◆ Source data:
——
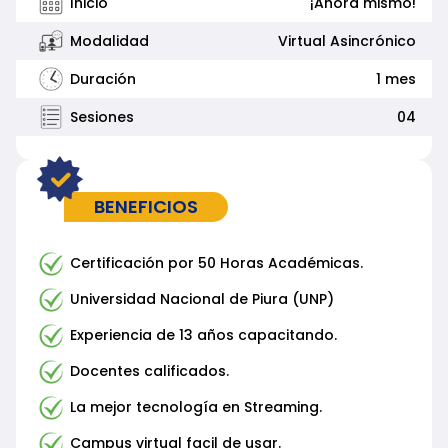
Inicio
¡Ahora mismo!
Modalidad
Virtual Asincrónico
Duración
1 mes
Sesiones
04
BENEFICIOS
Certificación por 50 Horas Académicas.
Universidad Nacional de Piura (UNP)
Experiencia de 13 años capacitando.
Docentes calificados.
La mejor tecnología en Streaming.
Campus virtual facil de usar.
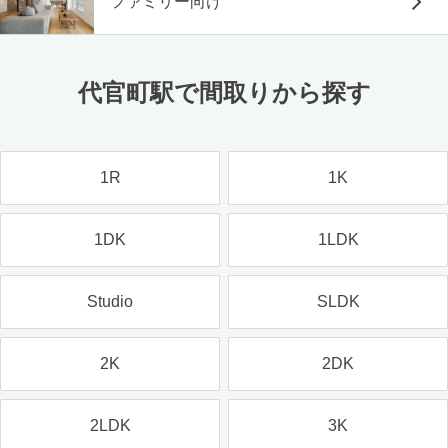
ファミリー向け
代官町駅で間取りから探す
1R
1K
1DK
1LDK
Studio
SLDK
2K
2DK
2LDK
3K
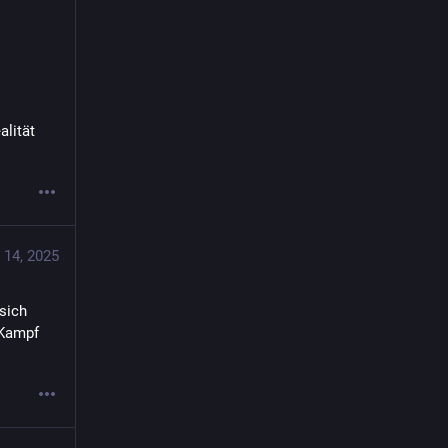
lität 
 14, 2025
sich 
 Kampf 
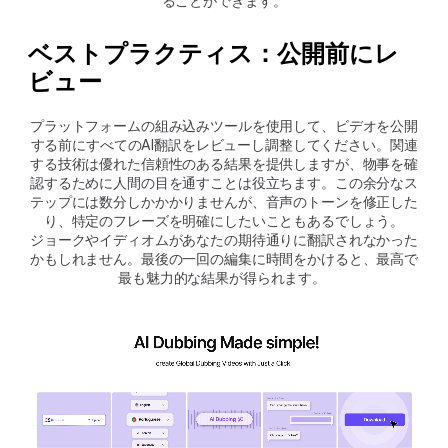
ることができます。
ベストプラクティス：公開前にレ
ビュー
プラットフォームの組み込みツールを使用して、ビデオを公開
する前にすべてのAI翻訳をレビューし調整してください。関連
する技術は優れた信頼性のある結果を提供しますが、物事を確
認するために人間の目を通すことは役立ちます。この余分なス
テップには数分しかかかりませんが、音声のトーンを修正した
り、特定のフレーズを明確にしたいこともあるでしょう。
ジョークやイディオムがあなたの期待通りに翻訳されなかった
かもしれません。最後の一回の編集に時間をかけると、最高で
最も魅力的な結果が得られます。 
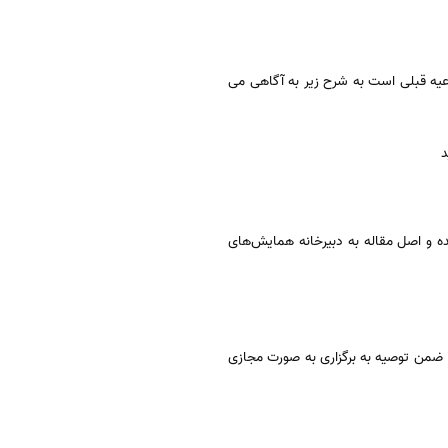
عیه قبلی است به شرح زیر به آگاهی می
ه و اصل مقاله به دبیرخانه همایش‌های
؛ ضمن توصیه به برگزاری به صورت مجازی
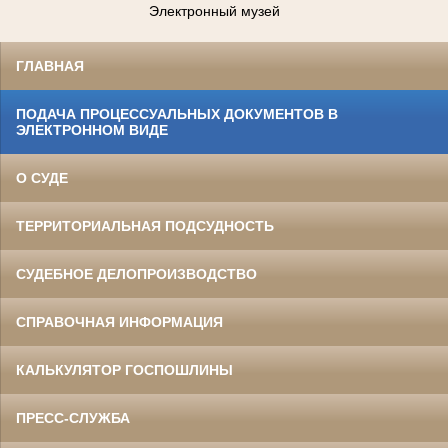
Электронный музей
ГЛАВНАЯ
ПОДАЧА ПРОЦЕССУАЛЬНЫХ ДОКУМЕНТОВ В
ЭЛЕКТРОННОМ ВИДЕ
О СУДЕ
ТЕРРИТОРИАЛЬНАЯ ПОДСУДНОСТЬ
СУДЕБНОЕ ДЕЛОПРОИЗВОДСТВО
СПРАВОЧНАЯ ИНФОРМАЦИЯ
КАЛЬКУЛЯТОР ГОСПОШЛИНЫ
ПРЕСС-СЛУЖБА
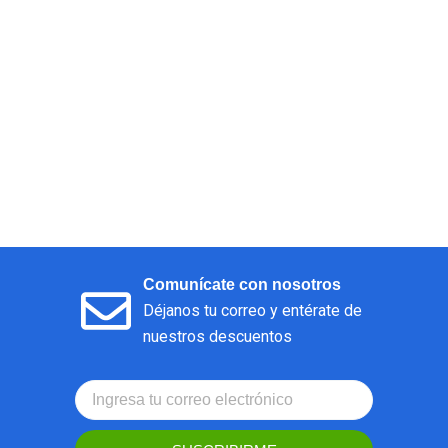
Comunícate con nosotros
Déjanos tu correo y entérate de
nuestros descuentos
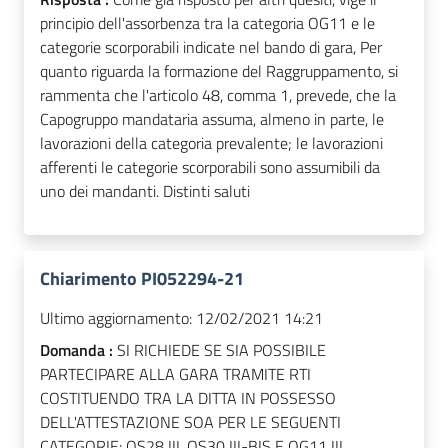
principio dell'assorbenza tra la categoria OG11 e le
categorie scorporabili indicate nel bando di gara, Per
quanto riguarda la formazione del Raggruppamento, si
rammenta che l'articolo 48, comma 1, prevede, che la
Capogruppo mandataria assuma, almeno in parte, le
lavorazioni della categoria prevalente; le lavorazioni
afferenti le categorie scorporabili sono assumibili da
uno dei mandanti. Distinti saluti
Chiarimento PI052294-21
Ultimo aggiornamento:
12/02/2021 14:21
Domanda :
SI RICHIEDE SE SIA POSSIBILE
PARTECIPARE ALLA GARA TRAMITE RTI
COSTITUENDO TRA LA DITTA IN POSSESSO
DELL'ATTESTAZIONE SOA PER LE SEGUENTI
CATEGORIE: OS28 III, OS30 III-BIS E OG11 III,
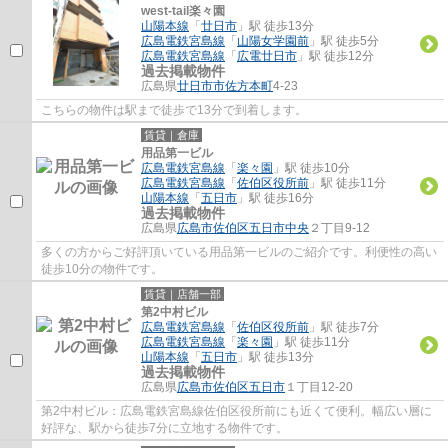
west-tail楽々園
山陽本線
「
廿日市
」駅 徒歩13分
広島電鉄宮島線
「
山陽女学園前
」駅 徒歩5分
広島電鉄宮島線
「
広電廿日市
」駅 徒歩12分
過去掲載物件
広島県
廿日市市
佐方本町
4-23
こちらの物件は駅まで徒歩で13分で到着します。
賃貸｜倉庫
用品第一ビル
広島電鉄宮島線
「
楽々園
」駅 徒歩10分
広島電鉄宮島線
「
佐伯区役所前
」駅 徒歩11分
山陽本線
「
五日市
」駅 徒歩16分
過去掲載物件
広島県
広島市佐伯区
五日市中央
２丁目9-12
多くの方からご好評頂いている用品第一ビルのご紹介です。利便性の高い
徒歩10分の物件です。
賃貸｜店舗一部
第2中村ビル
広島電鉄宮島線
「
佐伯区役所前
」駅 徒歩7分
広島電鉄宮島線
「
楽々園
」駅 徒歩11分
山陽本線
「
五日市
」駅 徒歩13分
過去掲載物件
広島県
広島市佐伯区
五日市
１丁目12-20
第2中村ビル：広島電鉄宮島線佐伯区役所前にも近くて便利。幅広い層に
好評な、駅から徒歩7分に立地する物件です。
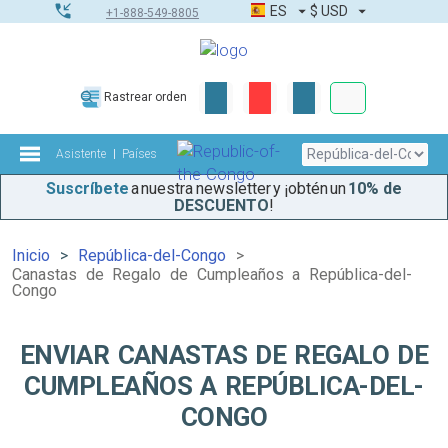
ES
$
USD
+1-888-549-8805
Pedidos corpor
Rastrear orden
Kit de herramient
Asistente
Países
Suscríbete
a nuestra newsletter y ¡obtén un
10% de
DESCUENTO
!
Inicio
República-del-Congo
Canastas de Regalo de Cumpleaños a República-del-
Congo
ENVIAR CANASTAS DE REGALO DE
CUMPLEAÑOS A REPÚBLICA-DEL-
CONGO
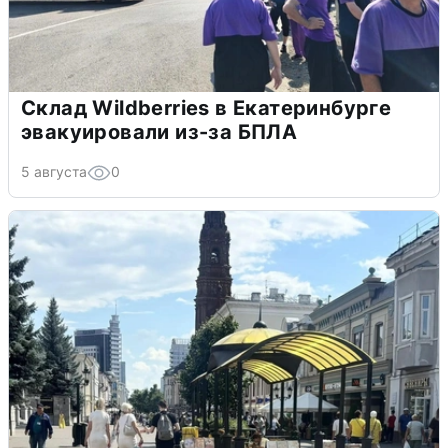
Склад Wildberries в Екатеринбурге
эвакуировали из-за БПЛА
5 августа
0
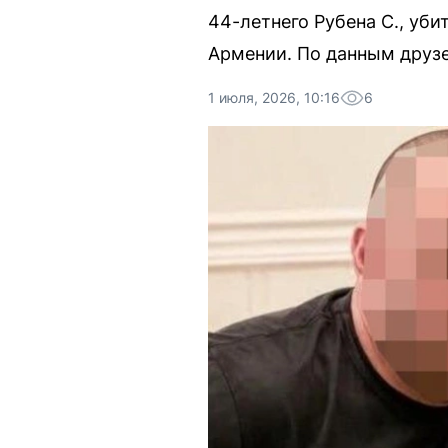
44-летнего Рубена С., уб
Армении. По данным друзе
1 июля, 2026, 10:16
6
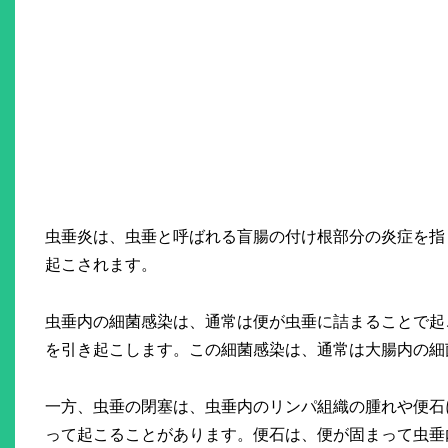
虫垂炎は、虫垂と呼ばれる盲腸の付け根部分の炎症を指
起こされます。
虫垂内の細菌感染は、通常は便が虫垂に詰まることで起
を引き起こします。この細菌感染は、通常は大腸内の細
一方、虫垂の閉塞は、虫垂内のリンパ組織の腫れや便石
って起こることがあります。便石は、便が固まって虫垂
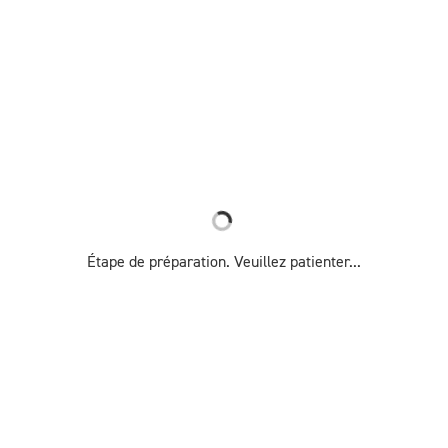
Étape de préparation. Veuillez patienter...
——
◆ Exercise:
Output every line of the records exactly, excluding all pictures.

◆ Solution to this exercise:
Inicio
¡Ahora mismo!
Modalidad
Virtual Asincrónico
Duración
1 mes
Sesiones
04
BENEFICIOS
Certificación por 50 Horas Académicas.
Universidad Nacional de Piura (UNP)
Experiencia de 13 años capacitando.
Docentes calificados.
La mejor tecnología en Streaming.
Campus virtual facil de usar.
ファミリー向け
代官町駅で間取りから探す
1R
1K
1DK
1LDK
Studio
SLDK
2K
2DK
2LDK
3K
lität 
 14, 2025
sich 
 Kampf 
ることができます。
ベストプラクティス：公開前にレ
ビュー
プラットフォームの組み込みツールを使用して、ビデオを公開
する前にすべてのAI翻訳をレビューし調整してください。関連
する技術は優れた信頼性のある結果を提供しますが、物事を確
認するために人間の目を通すことは役立ちます。この余分なス
テップには数分しかかかりませんが、音声のトーンを修正した
り、特定のフレーズを明確にしたいこともあるでしょう。
ジョークやイディオムがあなたの期待通りに翻訳されなかった
かもしれません。最後の一回の編集に時間をかけると、最高で
最も魅力的な結果が得られます。 
عیه قبلی است به شرح زیر به آگاهی می
ه و اصل مقاله به دبیرخانه همایش‌های
؛ ضمن توصیه به برگزاری به صورت مجازی
Электронный музей
ГЛАВНАЯ
ПОДАЧА ПРОЦЕССУАЛЬНЫХ ДОКУМЕНТОВ В
ЭЛЕКТРОННОМ ВИДЕ
О СУДЕ
ТЕРРИТОРИАЛЬНАЯ ПОДСУДНОСТЬ
СУДЕБНОЕ ДЕЛОПРОИЗВОДСТВО
СПРАВОЧНАЯ ИНФОРМАЦИЯ
КАЛЬКУЛЯТОР ГОСПОШЛИНЫ
ПРЕСС-СЛУЖБА
Comunícate con nosotros
Déjanos tu correo y entérate de
nuestros descuentos
principio dell'assorbenza tra la categoria OG11 e le
categorie scorporabili indicate nel bando di gara, Per
quanto riguarda la formazione del Raggruppamento, si
rammenta che l'articolo 48, comma 1, prevede, che la
Capogruppo mandataria assuma, almeno in parte, le
lavorazioni della categoria prevalente; le lavorazioni
afferenti le categorie scorporabili sono assumibili da
uno dei mandanti. Distinti saluti
Chiarimento PI052294-21
Ultimo aggiornamento:
12/02/2021 14:21
Domanda :
SI RICHIEDE SE SIA POSSIBILE
PARTECIPARE ALLA GARA TRAMITE RTI
COSTITUENDO TRA LA DITTA IN POSSESSO
DELL'ATTESTAZIONE SOA PER LE SEGUENTI
CATEGORIE: OS28 III, OS30 III-BIS E OG11 III,
west-tail楽々園
山陽本線
「
廿日市
」駅 徒歩13分
広島電鉄宮島線
「
山陽女学園前
」駅 徒歩5分
広島電鉄宮島線
「
広電廿日市
」駅 徒歩12分
過去掲載物件
広島県
廿日市市
佐方本町
4-23
こちらの物件は駅まで徒歩で13分で到着します。
賃貸｜倉庫
用品第一ビル
広島電鉄宮島線
「
楽々園
」駅 徒歩10分
広島電鉄宮島線
「
佐伯区役所前
」駅 徒歩11分
山陽本線
「
五日市
」駅 徒歩16分
過去掲載物件
広島県
広島市佐伯区
五日市中央
２丁目9-12
多くの方からご好評頂いている用品第一ビルのご紹介です。利便性の高い
徒歩10分の物件です。
賃貸｜店舗一部
第2中村ビル
広島電鉄宮島線
「
佐伯区役所前
」駅 徒歩7分
広島電鉄宮島線
「
楽々園
」駅 徒歩11分
山陽本線
「
五日市
」駅 徒歩13分
過去掲載物件
広島県
広島市佐伯区
五日市
１丁目12-20
第2中村ビル：広島電鉄宮島線佐伯区役所前にも近くて便利。幅広い層に
好評な、駅から徒歩7分に立地する物件です。
ES
$
USD
+1-888-549-8805
Pedidos corpor
Rastrear orden
Kit de herramient
Asistente
Países
Suscríbete
a nuestra newsletter y ¡obtén un
10% de
DESCUENTO
!
Inicio
República-del-Congo
Canastas de Regalo de Cumpleaños a República-del-
Congo
ENVIAR CANASTAS DE REGALO DE
CUMPLEAÑOS A REPÚBLICA-DEL-
CONGO
Склад Wildberries в Екатеринбурге
эвакуировали из-за БПЛА
5 августа
0
44-летнего Рубена С., уб
Армении. По данным друзе
1 июля, 2026, 10:16
6
虫垂炎は、虫垂と呼ばれる盲腸の付け根部分の炎症を指
起こされます。
虫垂内の細菌感染は、通常は便が虫垂に詰まることで起
を引き起こします。この細菌感染は、通常は大腸内の細
一方、虫垂の閉塞は、虫垂内のリンパ組織の腫れや便石
って起こることがあります。便石は、便が固まって虫垂
Étape de préparation. Veuillez patienter...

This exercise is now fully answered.